De 1992 à 1993, j’ai remplacé la brillance donnée par l’eau, par le polissage des surfaces
Parallèlement, j’ai opéré une simplification progressive, éliminant toute trace de figuration ou d’objet. Je parvins ainsi à réaliser des pièces monochromes. La mosaïque devenait en quelques sortes son propre sujet.

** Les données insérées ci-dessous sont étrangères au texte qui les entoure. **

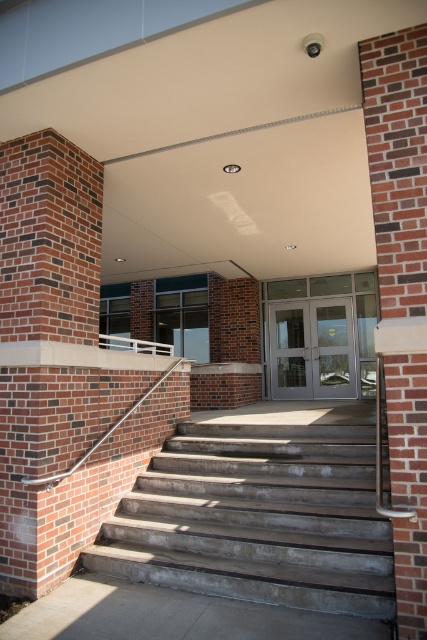 Question: Is concrete/stained at center smaller than satin silver railing at left?

Choices:
 (A) no
 (B) yes

Answer: (A)

Question: From the image, what is the correct spatial relationship of brick column at left in relation to concrete/stained at center?

Choices:
 (A) right
 (B) left

Answer: (B)

Question: Which point is closer to the camera?

Choices:
 (A) matte gray doors at center
 (B) brick column at left
 (C) white plastic rail at upper center
 (D) concrete/stained at center

Answer: (D)

Question: Estimate the real-world distances between objects in this image. Which object is farther from the brick column at left?

Choices:
 (A) matte gray doors at center
 (B) concrete/stained at center
 (C) satin silver railing at left

Answer: (A)

Question: Is concrete/stained at center bigger than satin silver railing at left?

Choices:
 (A) yes
 (B) no

Answer: (A)

Question: Among these points, which one is farthest from the camera?

Choices:
 (A) (x=146, y=552)
 (B) (x=424, y=557)

Answer: (A) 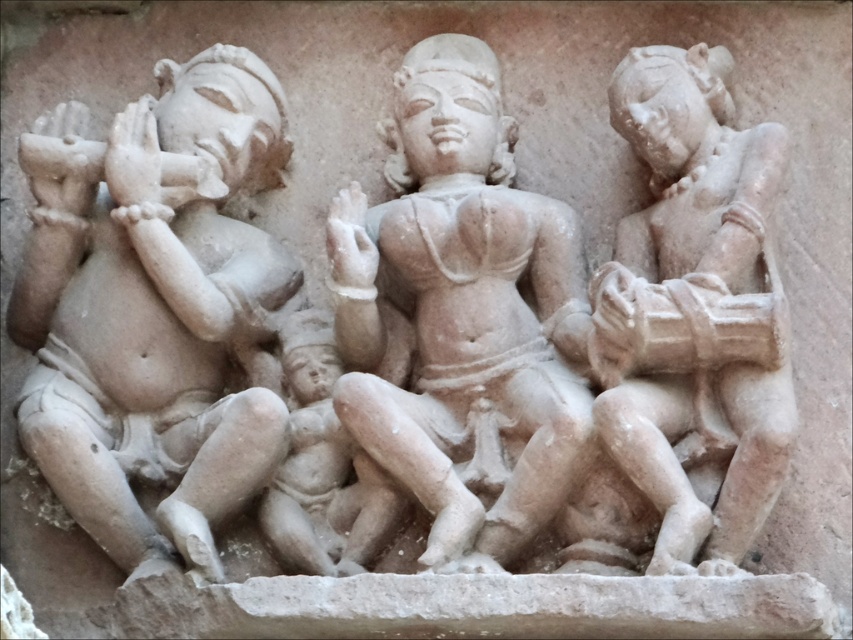 Is smooth beige statue at center bigger than smooth stone figure at right?

Yes.

Who is more distant from viewer, (456,515) or (635,225)?

The point (635,225) is more distant.

Where is `smooth beige statue at center`? The width and height of the screenshot is (853, 640). smooth beige statue at center is located at coordinates (459, 321).

Is point (212, 387) farther from viewer compared to point (463, 385)?

Yes, point (212, 387) is behind point (463, 385).

Which of these two, matte stone baby at left or smooth beige statue at center, stands shorter?

With less height is matte stone baby at left.

Is point (177, 289) farther from viewer compared to point (402, 189)?

No.

Where is `matte stone baby at left`? This screenshot has height=640, width=853. matte stone baby at left is located at coordinates pos(154,307).

Does matte stone baby at left have a smaller size compared to smooth stone figure at right?

Incorrect, matte stone baby at left is not smaller in size than smooth stone figure at right.

What do you see at coordinates (154, 307) in the screenshot? I see `matte stone baby at left` at bounding box center [154, 307].

Between point (160, 148) and point (699, 529), which one is positioned in front?

Positioned in front is point (699, 529).

Identify the location of matte stone baby at left. The image size is (853, 640). (154, 307). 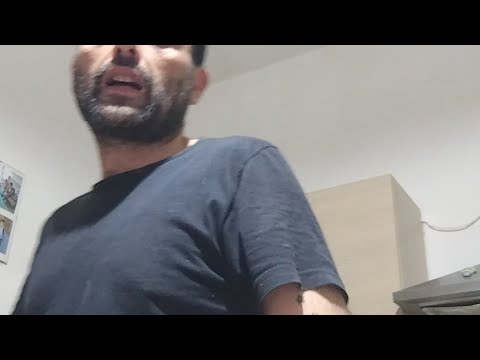 Locate an element on the screen. Image resolution: width=480 pixels, height=360 pixels. chest is located at coordinates (104, 223).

De 1994 à 1995, j’ai porté mon attention sur l’élément constitutif de la mosaïque, c’est à dire la tesselle elle-même . La série des « Ardoises » permet de saisir le passage du « caillou » en tant qu’élément singulier à l’effet mosaïque obtenu par l’accumulation de ces mêmes tesselles. Ce travail peut-être considéré métaphoriquement comme une réflexion sur la genèse de la mosaïque. Ainsi j’ai réalisé une mosaïque à zéro tesselles (on ne perçoit que le support, c’est à dire l’ardoise), puis une mosaïque à un puis deux, trois, quatre etc… jusqu’à quarante tesselles. Ce travail m’amena à mettre en jeu la notion de chiffres et de combinaisons.
En 1997, j’ai voulu rendre manifeste l’espace séparant chaque tesselle l’une de l’autre.
Se dessinait alors un réseau graphique donné par les vides ou limites.
En 2002, j’ai commencé la série des « Domus », sorte de constructions pouvant faire penser à des maquettes d’architectures. Elles mettent en lien la mosaïque avec l’architecture et un espace à trois dimensions et peuvent être considérées non sans humour comme des objets archéologiques.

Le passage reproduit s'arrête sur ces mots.